O desarme da social-democracia
foi disfarçado durante algum tempo pela nova articulação das formas de
dominação que vigoram no mundo desde o século XVII: capitalismo, colonialismo e
patriarcado. As reivindicações sociais passaram a orientar-se para as agendas
ditas pós-materiais, os direitos culturais ou de quarta geração. Estas
reivindicações eram genuínas e denunciavam modos de opressão e de discriminação
repugnantes. Incidiam especificamente em dois eixos da dominação, o
colonialismo (racismo, monoculturalismo) e o patriarcado (sexismo e
hetero-sexismo).
O modo como as reivindicações
foram orientadas fez crer aos agentes políticos que as mobilizaram (movimentos
sociais, ONGs, velhos e novos partidos) que podiam levá-las a cabo com êxito
sem tocar no terceiro eixo da dominação – o capitalismo. Houve mesmo uma
negligência do que se foi chamando política de classe (igualdade, distribuição)

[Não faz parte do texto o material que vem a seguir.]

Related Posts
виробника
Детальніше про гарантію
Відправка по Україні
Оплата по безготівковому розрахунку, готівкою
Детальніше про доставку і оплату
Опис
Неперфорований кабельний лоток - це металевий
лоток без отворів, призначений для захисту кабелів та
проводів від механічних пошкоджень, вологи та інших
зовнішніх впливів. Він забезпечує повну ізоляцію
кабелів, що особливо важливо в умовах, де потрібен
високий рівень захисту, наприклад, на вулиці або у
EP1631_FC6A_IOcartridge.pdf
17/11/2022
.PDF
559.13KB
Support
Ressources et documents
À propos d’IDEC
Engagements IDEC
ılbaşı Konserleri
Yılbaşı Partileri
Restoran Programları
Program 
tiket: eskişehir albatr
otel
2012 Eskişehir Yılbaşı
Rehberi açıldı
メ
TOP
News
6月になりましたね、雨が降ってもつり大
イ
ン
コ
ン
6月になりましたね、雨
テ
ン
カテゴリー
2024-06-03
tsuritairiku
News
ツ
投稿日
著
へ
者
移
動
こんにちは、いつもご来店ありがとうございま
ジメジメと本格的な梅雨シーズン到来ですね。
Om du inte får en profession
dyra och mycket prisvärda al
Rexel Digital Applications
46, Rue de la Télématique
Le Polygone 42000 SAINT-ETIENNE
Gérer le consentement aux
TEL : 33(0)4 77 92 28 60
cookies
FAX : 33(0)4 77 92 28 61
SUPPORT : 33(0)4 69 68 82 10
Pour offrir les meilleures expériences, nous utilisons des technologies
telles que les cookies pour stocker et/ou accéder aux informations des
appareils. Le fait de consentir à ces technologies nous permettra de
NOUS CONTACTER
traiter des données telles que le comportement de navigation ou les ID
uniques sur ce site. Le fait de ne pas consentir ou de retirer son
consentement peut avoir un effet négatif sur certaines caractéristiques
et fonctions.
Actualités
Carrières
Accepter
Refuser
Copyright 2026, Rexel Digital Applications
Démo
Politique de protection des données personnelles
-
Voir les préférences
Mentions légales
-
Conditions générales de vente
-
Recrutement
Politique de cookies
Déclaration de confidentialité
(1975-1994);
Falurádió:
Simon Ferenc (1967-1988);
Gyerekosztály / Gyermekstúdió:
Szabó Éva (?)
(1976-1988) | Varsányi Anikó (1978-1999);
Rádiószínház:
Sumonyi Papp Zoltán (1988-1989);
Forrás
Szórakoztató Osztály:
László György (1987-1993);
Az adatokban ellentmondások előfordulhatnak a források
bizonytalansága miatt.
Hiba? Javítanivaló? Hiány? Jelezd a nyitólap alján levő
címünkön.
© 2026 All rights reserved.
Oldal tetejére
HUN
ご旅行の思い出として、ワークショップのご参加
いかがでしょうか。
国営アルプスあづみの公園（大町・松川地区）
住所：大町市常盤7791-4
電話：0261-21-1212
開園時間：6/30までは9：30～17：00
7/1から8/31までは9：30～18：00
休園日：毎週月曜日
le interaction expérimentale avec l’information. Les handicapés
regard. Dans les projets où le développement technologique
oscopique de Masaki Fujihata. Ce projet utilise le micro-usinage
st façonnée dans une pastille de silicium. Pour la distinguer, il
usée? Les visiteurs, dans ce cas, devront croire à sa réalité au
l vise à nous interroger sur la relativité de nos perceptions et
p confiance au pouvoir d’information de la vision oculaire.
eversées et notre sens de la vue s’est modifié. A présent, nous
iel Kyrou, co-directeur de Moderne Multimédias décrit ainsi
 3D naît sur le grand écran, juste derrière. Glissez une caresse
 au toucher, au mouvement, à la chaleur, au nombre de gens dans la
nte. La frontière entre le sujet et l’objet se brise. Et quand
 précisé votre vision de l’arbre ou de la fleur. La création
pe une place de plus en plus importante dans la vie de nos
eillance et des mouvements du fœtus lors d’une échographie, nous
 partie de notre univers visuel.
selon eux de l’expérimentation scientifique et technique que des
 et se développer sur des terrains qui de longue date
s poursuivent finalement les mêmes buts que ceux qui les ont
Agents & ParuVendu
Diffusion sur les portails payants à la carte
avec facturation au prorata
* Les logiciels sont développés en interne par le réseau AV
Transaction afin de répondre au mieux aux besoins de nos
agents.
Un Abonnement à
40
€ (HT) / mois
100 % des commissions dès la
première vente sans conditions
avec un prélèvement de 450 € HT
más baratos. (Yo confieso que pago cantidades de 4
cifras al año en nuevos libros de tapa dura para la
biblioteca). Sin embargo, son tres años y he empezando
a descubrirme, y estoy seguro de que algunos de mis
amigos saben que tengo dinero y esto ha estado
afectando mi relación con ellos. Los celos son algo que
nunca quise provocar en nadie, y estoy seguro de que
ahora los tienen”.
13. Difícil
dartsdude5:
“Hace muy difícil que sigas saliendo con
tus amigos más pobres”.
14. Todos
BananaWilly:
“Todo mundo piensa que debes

em favor das políticas de raça e sexo (reconhecimento da diferença). Essa
convicção provou-se fatal no momento em que o regime pós-1989 caiu. A dominação
capitalista, reforçada pela legitimidade que criou nestes anos, virou-se
facilmente contras as conquistas anti-racistas e anti-sexistas na busca
incessante de maior acumulação e exploração. E estas, desprovidas da vontade
anti-capitalista ou separadas das lutas anti-capitalistas, sentiram e sentem
muitas dificuldades para resistir.
Nestes anos de interregno resulta
evidente que a agenda implícita visava dar total prioridade ao princípio
do mercado na regulação das sociedades modernas em detrimento do princípio
do Estado e da comunidade. No início do século XX, o princípio da comunidade
fora secundarizado em favor da rivalidade que então se instalou entre os
princípios do Estado e do mercado. A relação entre ambos foi sempre muito tensa
e contraditória. A social-democracia e os direitos econômicos e sociais
significaram momentos de trégua nos conflitos mais agudos entre os dois
princípios. Esses conflitos não eram resultado de meras oposições teóricas.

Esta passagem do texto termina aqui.